**WORK TO COMPLETE:**
Where the string "bounding" occurs in a line of the data below, that line should be copied.

**** EXCERPTED DATA ****

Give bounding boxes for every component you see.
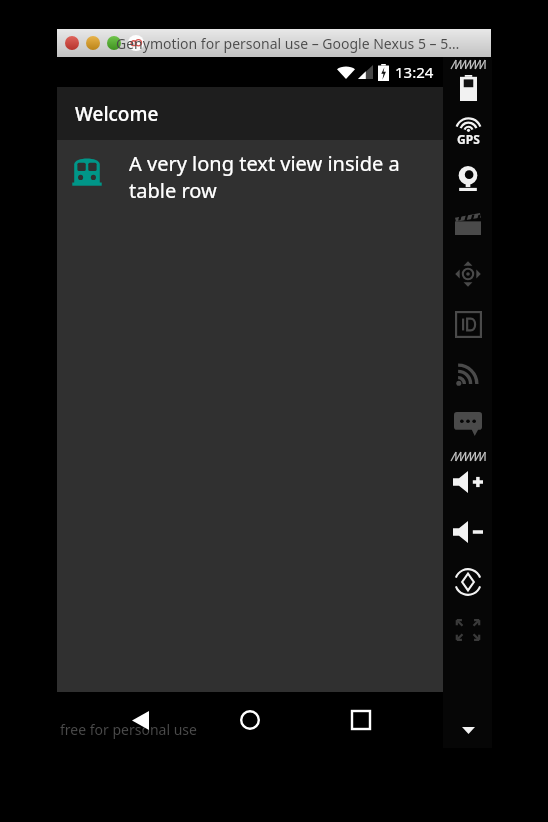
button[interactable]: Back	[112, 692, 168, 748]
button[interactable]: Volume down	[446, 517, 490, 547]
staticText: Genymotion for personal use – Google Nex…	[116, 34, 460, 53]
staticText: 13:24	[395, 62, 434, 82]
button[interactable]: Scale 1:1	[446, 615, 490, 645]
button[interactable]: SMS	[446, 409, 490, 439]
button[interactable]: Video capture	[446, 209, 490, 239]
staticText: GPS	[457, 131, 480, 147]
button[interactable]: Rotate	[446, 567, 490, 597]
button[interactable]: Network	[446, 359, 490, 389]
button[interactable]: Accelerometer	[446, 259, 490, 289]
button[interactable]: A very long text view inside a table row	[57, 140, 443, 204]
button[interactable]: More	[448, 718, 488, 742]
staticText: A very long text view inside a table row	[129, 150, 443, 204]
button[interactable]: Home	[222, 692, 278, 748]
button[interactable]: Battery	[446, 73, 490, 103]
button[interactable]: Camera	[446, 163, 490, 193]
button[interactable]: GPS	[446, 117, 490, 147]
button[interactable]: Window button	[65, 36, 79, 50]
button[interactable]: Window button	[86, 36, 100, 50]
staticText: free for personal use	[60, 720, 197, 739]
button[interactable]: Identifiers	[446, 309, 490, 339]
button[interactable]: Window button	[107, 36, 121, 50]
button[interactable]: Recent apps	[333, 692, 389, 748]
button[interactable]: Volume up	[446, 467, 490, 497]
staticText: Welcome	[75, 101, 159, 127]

****
**** EXCERPTED DATA ****

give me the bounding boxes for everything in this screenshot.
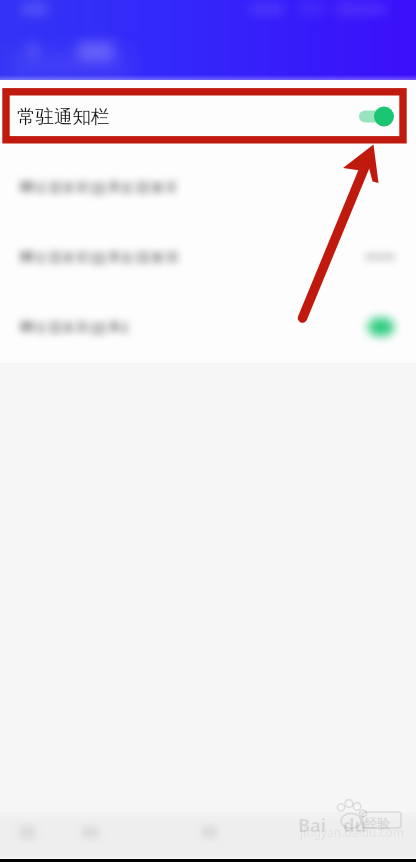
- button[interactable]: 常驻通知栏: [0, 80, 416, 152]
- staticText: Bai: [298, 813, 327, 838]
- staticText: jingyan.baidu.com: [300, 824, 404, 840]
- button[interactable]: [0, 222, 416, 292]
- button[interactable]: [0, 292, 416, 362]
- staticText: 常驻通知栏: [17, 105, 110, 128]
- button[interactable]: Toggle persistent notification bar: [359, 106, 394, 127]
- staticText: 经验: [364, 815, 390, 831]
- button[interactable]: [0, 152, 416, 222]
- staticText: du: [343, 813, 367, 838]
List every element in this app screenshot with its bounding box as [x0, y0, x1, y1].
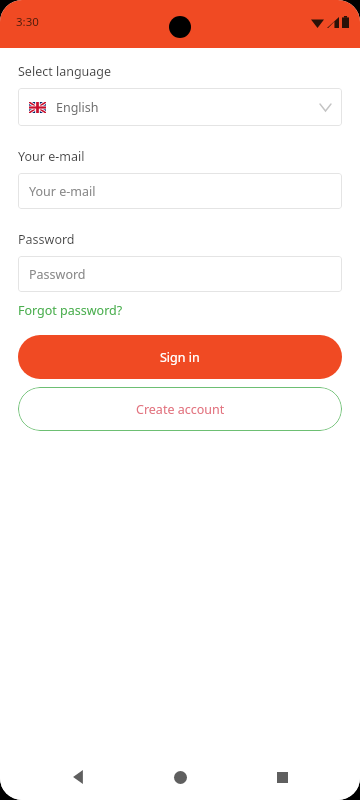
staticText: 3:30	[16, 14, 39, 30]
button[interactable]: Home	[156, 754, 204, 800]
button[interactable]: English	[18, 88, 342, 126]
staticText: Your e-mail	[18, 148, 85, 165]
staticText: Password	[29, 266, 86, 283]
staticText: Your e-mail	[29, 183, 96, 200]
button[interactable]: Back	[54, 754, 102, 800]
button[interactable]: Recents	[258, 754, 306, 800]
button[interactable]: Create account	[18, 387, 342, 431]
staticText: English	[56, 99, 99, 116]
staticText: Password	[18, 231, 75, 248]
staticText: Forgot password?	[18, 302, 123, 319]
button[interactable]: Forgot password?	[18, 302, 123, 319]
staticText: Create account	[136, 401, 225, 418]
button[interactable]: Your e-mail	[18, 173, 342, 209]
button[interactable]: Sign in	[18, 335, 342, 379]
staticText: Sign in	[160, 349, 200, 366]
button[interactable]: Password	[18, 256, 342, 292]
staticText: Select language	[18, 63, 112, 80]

****

**REPLY:**
Give bounding boxes for every component you see.
give me the bounding boxes for everything in this screenshot.
List every element in this app screenshot with its bounding box as [x0, y0, x1, y1].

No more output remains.